Problem details:
Whenever "toilette" occurs in a line of the material, list that line.

Working data:
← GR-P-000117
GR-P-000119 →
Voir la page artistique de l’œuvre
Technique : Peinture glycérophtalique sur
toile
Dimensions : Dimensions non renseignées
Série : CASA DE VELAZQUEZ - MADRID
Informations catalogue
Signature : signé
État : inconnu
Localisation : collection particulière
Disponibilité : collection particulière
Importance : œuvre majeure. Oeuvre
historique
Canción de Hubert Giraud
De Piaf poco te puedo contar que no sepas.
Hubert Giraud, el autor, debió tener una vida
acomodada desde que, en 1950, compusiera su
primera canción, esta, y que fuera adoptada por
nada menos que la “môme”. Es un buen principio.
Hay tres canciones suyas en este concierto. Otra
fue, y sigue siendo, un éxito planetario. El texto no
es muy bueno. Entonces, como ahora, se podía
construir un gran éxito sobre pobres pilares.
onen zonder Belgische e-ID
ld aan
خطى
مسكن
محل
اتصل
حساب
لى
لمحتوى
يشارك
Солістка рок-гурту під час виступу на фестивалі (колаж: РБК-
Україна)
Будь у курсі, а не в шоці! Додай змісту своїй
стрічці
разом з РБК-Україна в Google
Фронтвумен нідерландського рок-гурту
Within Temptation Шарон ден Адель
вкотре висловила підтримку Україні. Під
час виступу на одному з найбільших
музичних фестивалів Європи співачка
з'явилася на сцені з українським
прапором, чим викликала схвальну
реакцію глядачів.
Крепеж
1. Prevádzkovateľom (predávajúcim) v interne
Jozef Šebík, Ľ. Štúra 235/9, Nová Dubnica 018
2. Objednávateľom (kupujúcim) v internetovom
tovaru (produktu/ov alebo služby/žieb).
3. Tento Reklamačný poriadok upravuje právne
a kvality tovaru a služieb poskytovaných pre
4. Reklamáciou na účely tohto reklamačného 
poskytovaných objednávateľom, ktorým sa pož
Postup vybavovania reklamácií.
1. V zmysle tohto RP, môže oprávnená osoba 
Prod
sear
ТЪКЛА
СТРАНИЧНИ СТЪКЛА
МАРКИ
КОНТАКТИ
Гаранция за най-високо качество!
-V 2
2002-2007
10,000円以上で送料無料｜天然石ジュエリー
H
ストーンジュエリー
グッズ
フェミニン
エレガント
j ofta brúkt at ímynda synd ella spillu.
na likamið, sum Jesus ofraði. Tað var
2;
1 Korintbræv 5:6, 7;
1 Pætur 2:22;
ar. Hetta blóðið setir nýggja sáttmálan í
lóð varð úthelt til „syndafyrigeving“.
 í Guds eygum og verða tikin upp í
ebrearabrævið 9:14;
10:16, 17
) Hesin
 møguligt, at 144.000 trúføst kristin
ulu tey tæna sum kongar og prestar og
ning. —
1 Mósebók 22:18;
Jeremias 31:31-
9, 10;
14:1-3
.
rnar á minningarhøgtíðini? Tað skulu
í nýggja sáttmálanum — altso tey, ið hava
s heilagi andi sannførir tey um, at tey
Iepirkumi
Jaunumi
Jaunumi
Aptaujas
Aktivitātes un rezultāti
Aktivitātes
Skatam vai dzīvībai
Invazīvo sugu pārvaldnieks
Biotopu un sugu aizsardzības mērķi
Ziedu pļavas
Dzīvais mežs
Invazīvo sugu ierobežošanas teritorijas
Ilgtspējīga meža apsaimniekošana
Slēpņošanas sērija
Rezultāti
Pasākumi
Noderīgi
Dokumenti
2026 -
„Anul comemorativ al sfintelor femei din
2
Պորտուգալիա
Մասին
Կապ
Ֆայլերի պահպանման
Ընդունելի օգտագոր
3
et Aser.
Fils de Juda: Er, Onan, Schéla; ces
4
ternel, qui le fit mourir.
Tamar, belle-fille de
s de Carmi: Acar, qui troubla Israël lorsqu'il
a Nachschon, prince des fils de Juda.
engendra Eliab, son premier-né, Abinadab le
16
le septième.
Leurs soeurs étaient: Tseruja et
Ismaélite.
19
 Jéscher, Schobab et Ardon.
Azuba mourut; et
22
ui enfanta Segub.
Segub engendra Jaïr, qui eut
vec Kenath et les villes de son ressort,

--

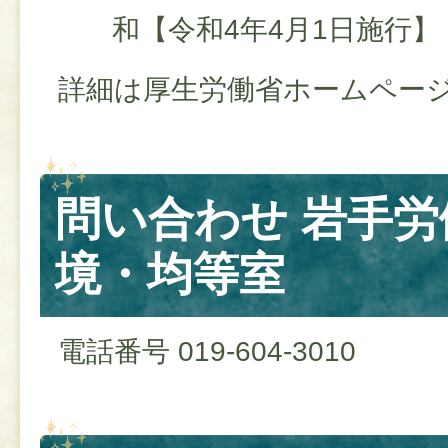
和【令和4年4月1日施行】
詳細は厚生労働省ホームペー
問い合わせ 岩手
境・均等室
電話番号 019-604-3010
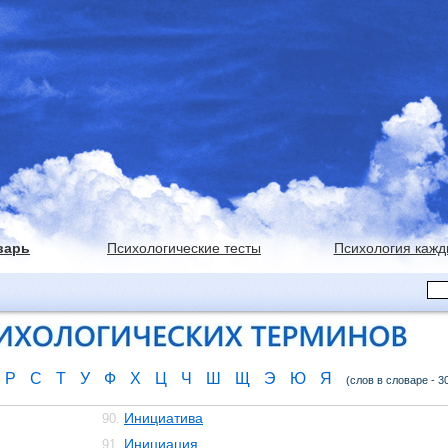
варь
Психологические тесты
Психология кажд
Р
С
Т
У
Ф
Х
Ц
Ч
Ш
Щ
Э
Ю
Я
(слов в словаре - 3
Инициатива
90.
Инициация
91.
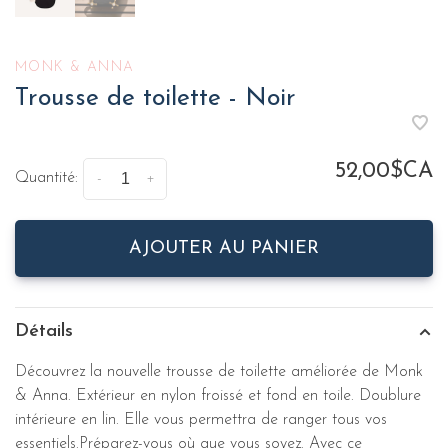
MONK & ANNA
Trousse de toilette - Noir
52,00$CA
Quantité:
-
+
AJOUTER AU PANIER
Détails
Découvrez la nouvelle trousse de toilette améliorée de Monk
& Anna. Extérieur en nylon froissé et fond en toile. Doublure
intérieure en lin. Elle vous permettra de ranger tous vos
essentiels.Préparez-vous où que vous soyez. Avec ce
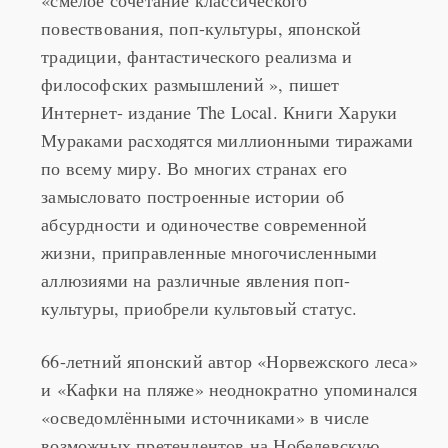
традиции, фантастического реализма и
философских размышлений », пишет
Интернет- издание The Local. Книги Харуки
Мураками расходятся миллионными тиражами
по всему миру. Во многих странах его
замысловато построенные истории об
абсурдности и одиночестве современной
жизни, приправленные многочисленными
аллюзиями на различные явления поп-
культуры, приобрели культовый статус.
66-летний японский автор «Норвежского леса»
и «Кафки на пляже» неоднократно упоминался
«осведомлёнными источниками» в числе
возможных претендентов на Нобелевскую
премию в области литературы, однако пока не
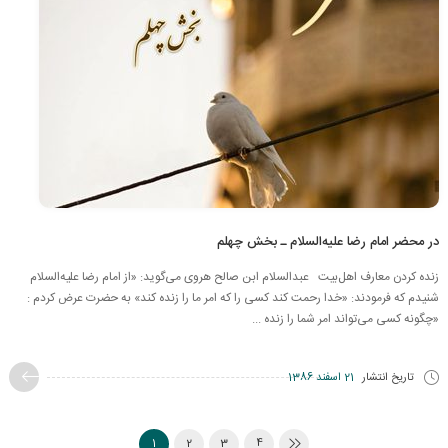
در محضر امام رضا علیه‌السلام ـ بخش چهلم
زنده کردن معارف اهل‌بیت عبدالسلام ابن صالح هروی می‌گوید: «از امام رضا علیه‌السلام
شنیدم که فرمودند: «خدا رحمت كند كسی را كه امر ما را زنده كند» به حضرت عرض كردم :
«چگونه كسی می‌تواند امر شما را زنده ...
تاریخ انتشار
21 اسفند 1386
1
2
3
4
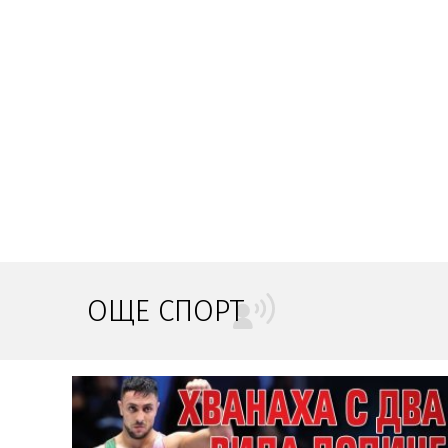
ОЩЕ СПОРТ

Solved exercise:
Trousse de toilette - Noir
Découvrez la nouvelle trousse de toilette améliorée de Monk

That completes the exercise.